Boyd Andy, Tilling Kate, Cornish Rosie, Davies Amy, Humphries Kerry, Macleod John
ALSPAC, School of Social and Community Medicine, University of Bristol, Oakfield House, Oakfield Grove, Bristol BS8 2BN, UK.
ALSPAC, School of Social and Community Medicine, University of Bristol, Oakfield House, Oakfield Grove, Bristol BS8 2BN, UK.
J Clin Epidemiol. 2015 Aug;68(8):877-87. doi: 10.1016/j.jclinepi.2015.03.014. Epub 2015 Mar 31.
To investigate whether different study-to-participant communication methods increase response, increase response from hard-to-engage individuals, and influence participants' consent decisions.

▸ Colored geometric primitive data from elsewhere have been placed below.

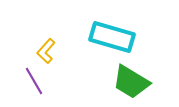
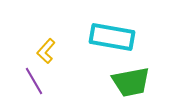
cyan rectangle: rotated 6 degrees counterclockwise
green trapezoid: rotated 42 degrees counterclockwise
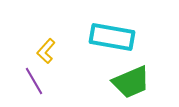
green trapezoid: rotated 12 degrees counterclockwise
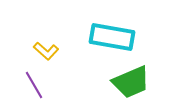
yellow L-shape: rotated 90 degrees counterclockwise
purple line: moved 4 px down
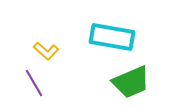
purple line: moved 2 px up
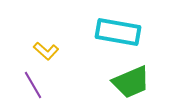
cyan rectangle: moved 6 px right, 5 px up
purple line: moved 1 px left, 2 px down
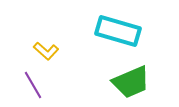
cyan rectangle: moved 1 px up; rotated 6 degrees clockwise
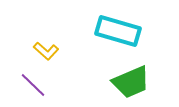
purple line: rotated 16 degrees counterclockwise
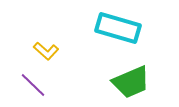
cyan rectangle: moved 3 px up
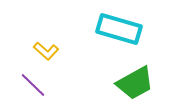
cyan rectangle: moved 1 px right, 1 px down
green trapezoid: moved 4 px right, 1 px down; rotated 6 degrees counterclockwise
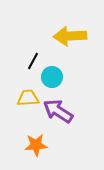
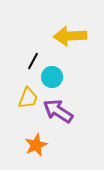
yellow trapezoid: rotated 115 degrees clockwise
orange star: rotated 20 degrees counterclockwise
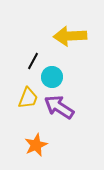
purple arrow: moved 1 px right, 4 px up
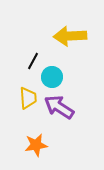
yellow trapezoid: rotated 25 degrees counterclockwise
orange star: rotated 15 degrees clockwise
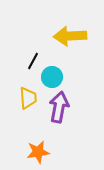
purple arrow: rotated 68 degrees clockwise
orange star: moved 2 px right, 7 px down
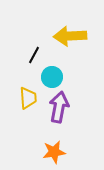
black line: moved 1 px right, 6 px up
orange star: moved 16 px right
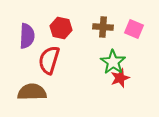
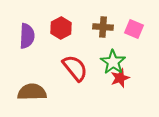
red hexagon: rotated 20 degrees clockwise
red semicircle: moved 26 px right, 8 px down; rotated 124 degrees clockwise
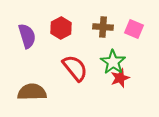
purple semicircle: rotated 20 degrees counterclockwise
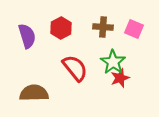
brown semicircle: moved 2 px right, 1 px down
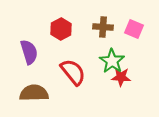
red hexagon: moved 1 px down
purple semicircle: moved 2 px right, 16 px down
green star: moved 1 px left, 1 px up
red semicircle: moved 2 px left, 4 px down
red star: moved 1 px right, 1 px up; rotated 24 degrees clockwise
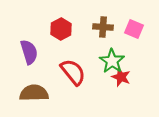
red star: rotated 18 degrees clockwise
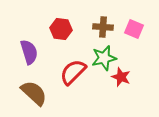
red hexagon: rotated 25 degrees counterclockwise
green star: moved 8 px left, 3 px up; rotated 25 degrees clockwise
red semicircle: rotated 96 degrees counterclockwise
brown semicircle: rotated 44 degrees clockwise
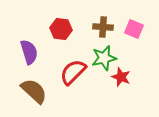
brown semicircle: moved 2 px up
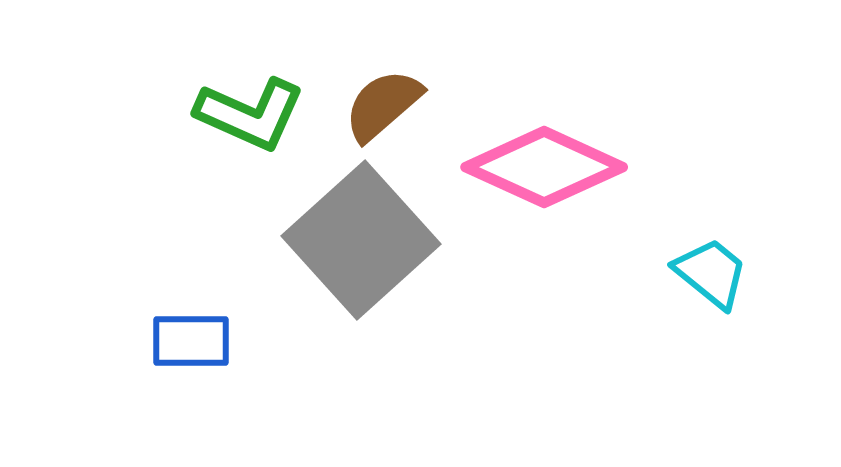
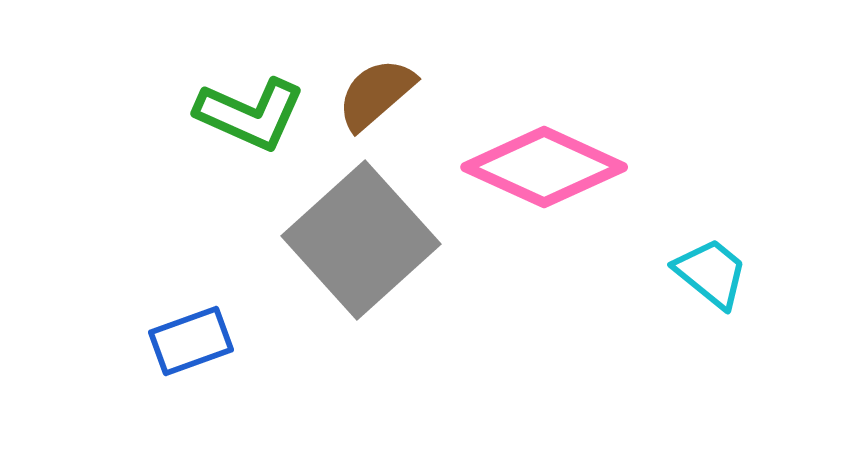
brown semicircle: moved 7 px left, 11 px up
blue rectangle: rotated 20 degrees counterclockwise
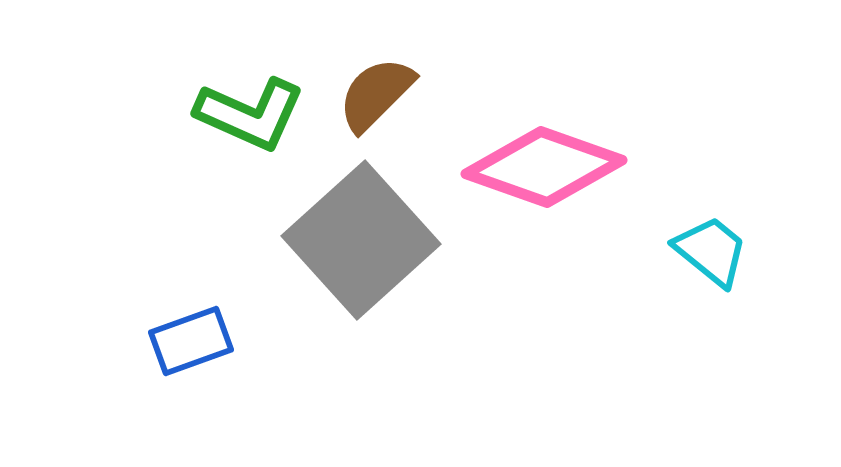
brown semicircle: rotated 4 degrees counterclockwise
pink diamond: rotated 5 degrees counterclockwise
cyan trapezoid: moved 22 px up
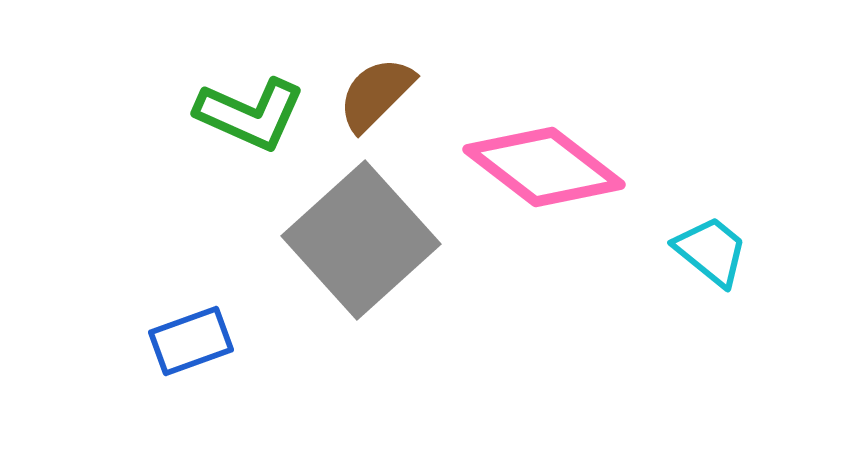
pink diamond: rotated 18 degrees clockwise
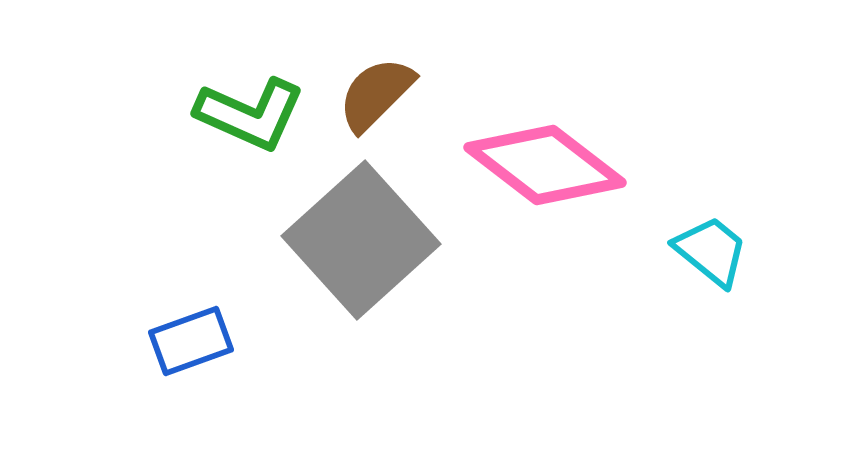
pink diamond: moved 1 px right, 2 px up
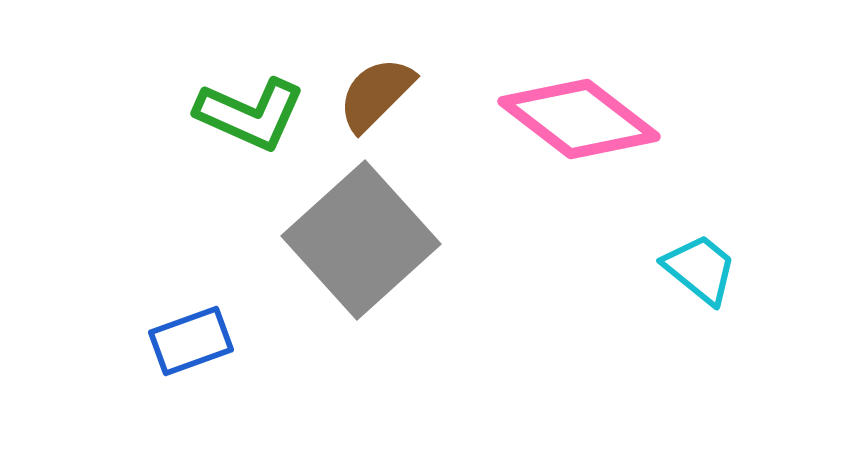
pink diamond: moved 34 px right, 46 px up
cyan trapezoid: moved 11 px left, 18 px down
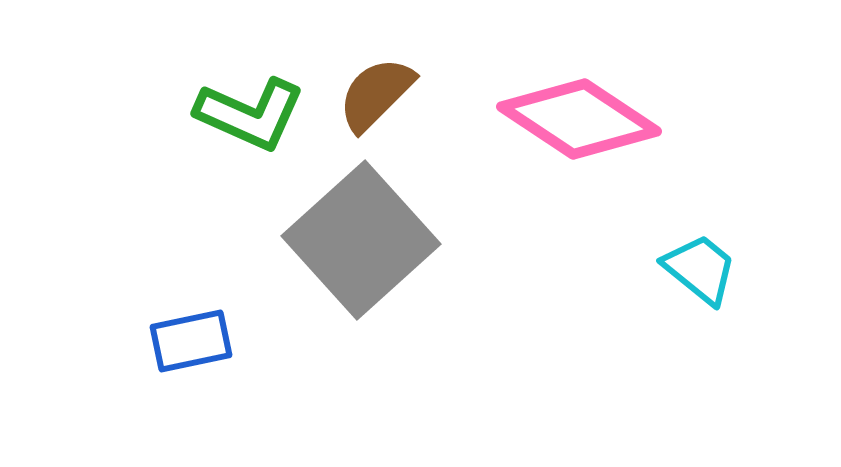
pink diamond: rotated 4 degrees counterclockwise
blue rectangle: rotated 8 degrees clockwise
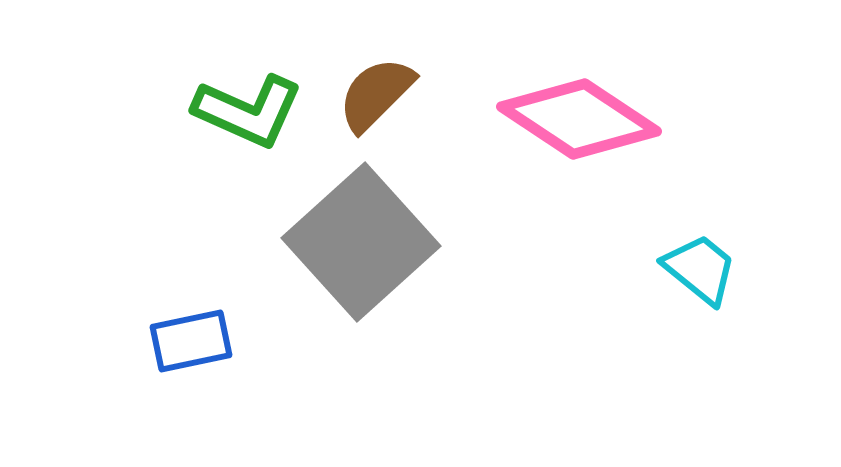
green L-shape: moved 2 px left, 3 px up
gray square: moved 2 px down
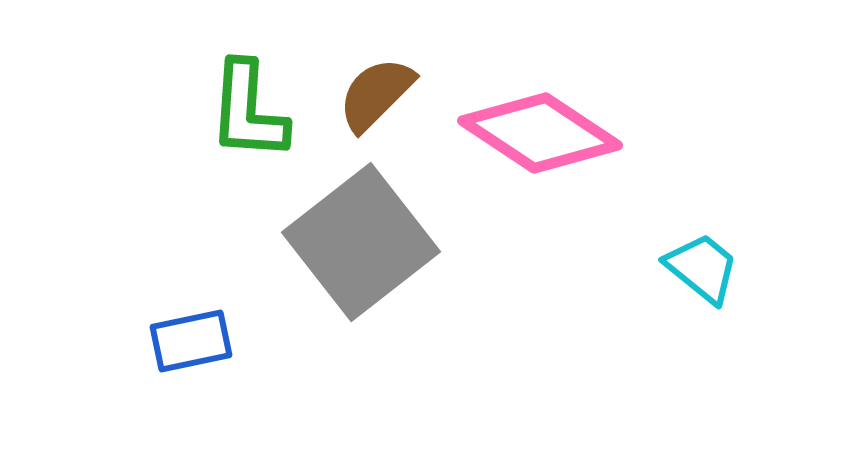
green L-shape: rotated 70 degrees clockwise
pink diamond: moved 39 px left, 14 px down
gray square: rotated 4 degrees clockwise
cyan trapezoid: moved 2 px right, 1 px up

A randomized controlled trial within the Avon Longitudinal Study of Parents and Children. Cohort members were invited to re-enroll at age 18 and consent to linkage to their health and administrative records. Participants were randomized to receive one of eight combinations of three interventions: a prior-notification postcard or no contact, a standard or professionally designed consent pack, and a phone or postal reminder. The primary outcome was return of the consent form ("response"), with consent decision being the secondary outcome.
Of 1,950 participants, 806 (41%) responded. Response rates were 2.7% higher (95% confidence interval: -0.06, 5.5%; P = 0.06) among those receiving designed packs than among those receiving standard packs and 6.4% higher (2.3, 10.6%; P = 0.002) among those receiving phone reminders (compared with postal reminders). The prior-notification postcard did not influence response rates [difference = 0% (-2.8, 2.8%; P = 1.0)], and we found no evidence that the communication method influenced consent decision.
This trial provides evidence that communication material design can influence response rates and that phone reminders have superior cost/benefit returns over designed materials. Experimental evaluation of communications strategies and dissemination of findings may benefit cohort studies.
研究不同的研究与参与者沟通方式是否能提高回复率,增加难以参与的个体的回复率,并影响参与者的同意决定。
在雅芳亲子纵向研究中进行的一项随机对照试验。队列成员在18岁时被邀请重新登记,并同意将他们的健康和行政记录进行关联。参与者被随机分配接受三种干预措施的八种组合之一:预先通知明信片或无接触,标准或专业设计的同意书套装,以及电话或邮寄提醒。主要结果是同意书的返回(“回复”),同意决定为次要结果。
1950名参与者中,806人(41%)做出了回复。接受设计套装的参与者的回复率比接受标准套装的参与者高2.7%(95%置信区间:-0.06,5.5%;P = 0.06),接受电话提醒的参与者的回复率比接受邮寄提醒的参与者高6.4%(2.3,10.6%;P = 0.002)。预先通知明信片对回复率没有影响[差异 = 0%(-2.8,2.8%;P = 1.0)],且我们没有发现证据表明沟通方式会影响同意决定。
该试验提供了证据表明沟通材料设计可影响回复率,并且电话提醒在成本效益回报方面优于设计材料。对沟通策略进行实验评估并传播研究结果可能会使队列研究受益。